In any case, this is also happening:
The State Department on Friday described a Chinese Twitter campaign to push false narratives and propaganda about the virus.
However:
Twitter executives have pushed back on the agency, noting that some of the Twitter accounts that the State Department cited were actually critical of Chinese state narratives.
The narratives the Trump administration is complaining about, according to this U.S. News story, are narratives that aren't gaining much purchase, at least in America:
Lea Gabrielle, who oversees the State Department's Global Engagement Center, tasked with identifying and responding to foreign propaganda, told reporters Friday morning her office had identified "a new network of inauthentic accounts" on Twitter designed to bolster China's narrative that it was not responsible for the global spread of COVID-19. Proxies of both China and Russia appear to be working in coordination to magnify this narrative on the social media platform, leading Gabrielle to conclude the two governments are likely working together out of shared interest.
But even the fiercest critics of the U.S. response to the virus acknowledge that China was the source of the virus, and that China wasn't fully honest in the early days of the pandemic and may now be overstating its success in containing the virus.
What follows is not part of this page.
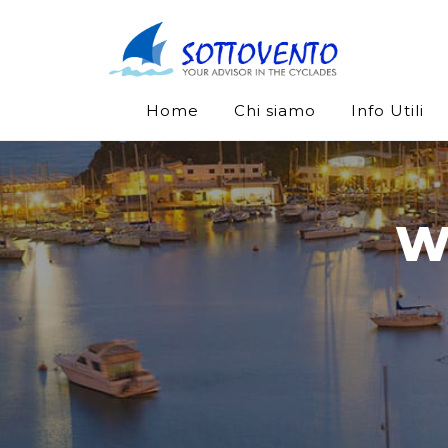
Home
Chi siamo
Info Utili
W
What difference does any of this make to Americans now? The virus is here. We have to contain it on our own territory.

And this is projection, because we've lied about the origins of the virus.
Secretary of State Mike Pompeo claimed this month that there was “enormous evidence” that the virus had come from a Chinese lab before backing off to say it had come from the “vicinity” of the lab in Wuhan. United States intelligence agencies say they have reached no conclusion on the issue, but public evidence points to a link between the outbreak’s origins at a market in Wuhan and China’s illegal wildlife trafficking.
Scientists don't believe the virus was created in a lab, but Pompeo presses on with this assertion, even though he and the rest of the administration could simply criticize China for its initial efforts to conceal the crisis, and for its lax control of wet markets and the wildlife trade, and Americans across the political spectrum would find that reasonable.

If we ever have a vaccine, I don't know where it will come from. Despite the crazies, I think most Americans will be desperate to have it. But if Trump is still president, I have no idea what he'll do when it's available. What I'm sure he won't do is the right thing.